Q20 Kim Johnson: Thanks, Vanessa. I am sure people that are watching this Select Committee at home will be surprised in terms of the level of consumption in this country—as you pointed out, the second highest globally—and the types of content that are available and how readily available it is online. I do not know whether any other panelists might want to respond to that question that Vanessa has just answered. Gabriela?
Gabriela De Oliveira: Glitch does a lot of work on media literacy, and we think it is an absolutely crucial way of making the internet a safer place. We cannot just depend on legislation to do that for us, every single person, every user, company and workplace has a role to play here. That is particularly important when talking about pornography, as with other pieces of content, for users to understand what is and is not real and how to interact with that content in a safe way.
Sometimes when we talk about online abuse at Glitch, we find that there is a lack of understanding, that there is no distinction between our online and offline selves, and that actually online harm causes real-life harm. That is particularly pronounced when we talk about consent, and when we see the prevalence of image-based sexual abuse and non-consensual image sharing, we see how that crosses over into consent around sexual images.
There is also a real opportunity here with the Bill to bolster the media literacy requirements and requirements for pornography platforms as well as other tech platforms, to work with VAWG specialist organisations, to understand how to increase media literacy both amongst users and those who might have been survivors or victims of the non-consensual image sharing I just mentioned, which often turns up on pornography platforms as well, as we have seen.
There are organisations like Revenge Porn Helpline and NotYourPorn, who do a lot of work with pornography sites trying to bring that content down, but actually, there is a lot of opportunity to work earlier with those platforms to think about how we reduce risk, as the legislation tries to do.
I would also point the Committee to some interesting research done at the University of Liverpool by Dr Craig Haslop and Dr Fiona O’Rourke, who look at how lad culture develops within online spaces and in particular how that relates to misogyny, sexism and the lack of reviews around sex and consent. Their key recommendation is also around education, and they talk about doing intervention work with young men and boys focusing on helping them critically understand harmful gender norms. Speaking of Vanessa's point in terms of societal harms in both online and offline spaces, actually a really important way of dealing with this. I would point you to that research as well if you are interested in attitudes.
Kim Johnson: That would be really useful, thanks, Gabriela. You make an important point about education because it has been raised in this Committee before, and the fact that so many teachers are expected to cover this who do not have the relevant skills and experience to be able to push it and support children in the skills to do that. Hannah, you wanted to raise something.
Hannah Ruschen: Yes, as others have highlighted here, we know that girls are facing an epidemic of sexual violence in schools and in their daily lives. You may have seen on the BBC this morning that there is evidence from the NSPCC Helpline that peer-on-peer sexual harassment has increased by 29% over the last year, and there are contacts to our helpline regarding that.

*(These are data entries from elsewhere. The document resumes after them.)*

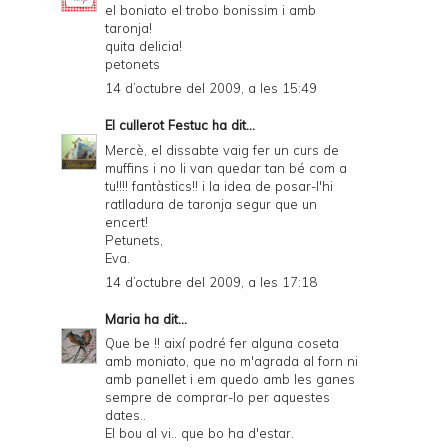
el boniato el trobo bonissim i amb
taronja!
quita delicia!
petonets
14 d’octubre del 2009, a les 15:49
El cullerot Festuc
ha dit...
Mercè, el dissabte vaig fer un curs de
muffins i no li van quedar tan bé com a
tu!!!! fantàstics!! i la idea de posar-l'hi
ratlladura de taronja segur que un
encert!
Petunets,
Eva.
14 d’octubre del 2009, a les 17:18
Maria
ha dit...
Que be !! així podré fer alguna coseta
amb moniato, que no m'agrada al forn ni
amb panellet i em quedo amb les ganes
sempre de comprar-lo per aquestes
dates..
El bou al vi.. que bo ha d'estar.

We know that there is an emerging body of evidence thate early pornography exposure can lead to harmful sexual behaviour in children, and we know that it is not uncommon for a child to talk about wanting to try out what they might have seen in pornography. A greater proportion of boys want to emulate some of that than girls, which I think really reflects the gendered nature of what they are being exposed to online. The NSPCC has found that there is an emerging link between pornography viewing and both offline and online technology-assisted harmful sexual behaviour.
Just to come to your point on RSHE, when it comes to preventing and taking an approach to violence against women and girls across the board, the best preventative mechanism is through RSHE education. We know that with the rollout of mandatory RSHE, a lack of funding, resources and support in this means that teachers feel ill-equipped and ill-prepared to deliver those lessons to students in school. What we really need to see is teachers being given the opportunity and the support to teach children about the difference between healthy sexual relationships and harmful sexual relationships. What does consent mean both offline and online? That is a really fantastic way that we can use that to make sure that children are equipped to go about the rest of their lives understanding those key issues that we then see played out across society in a variety of different ways.
Q21 Kim Johnson: A really important point, thank you, Hannah. My next question is to Clare. In your written evidence submitted to the Online Safety Bill, you highlighted that material depicting rape, incest and upskirting are actively pushed to the forefront of porn sites, which has already been mentioned. But you also alluded to the fact about the word “black” being used and the racialisation of attitudes towards black women. I know Gabriela touched on that earlier on, so I just wanted to know whether you could say a little about that and its potential impact?
Professor McGlynn: That was a study that my colleagues and I did with Fiona Vera-Gray—the largest study so far of online content—where we focused on the titles. The two points you just brought up there, one in eight of those titles was sexually violent material including rape. The incest material was the most common among different categories of sexually violent material.
In relation to black and minoritised women, what we found was there was an association between the physically aggressive and forced sexual activity and use of the word “black” as a descriptor suggesting that there was a link there. One of the other findings from that study was that the word “teen” itself was the most common word through the entire corpus—more common than any body part, for example; it was “teen” that was the most common. Again, there was a stronger association between “teen” and the physically aggressive and violent pornography as well, which raises worrying concerns.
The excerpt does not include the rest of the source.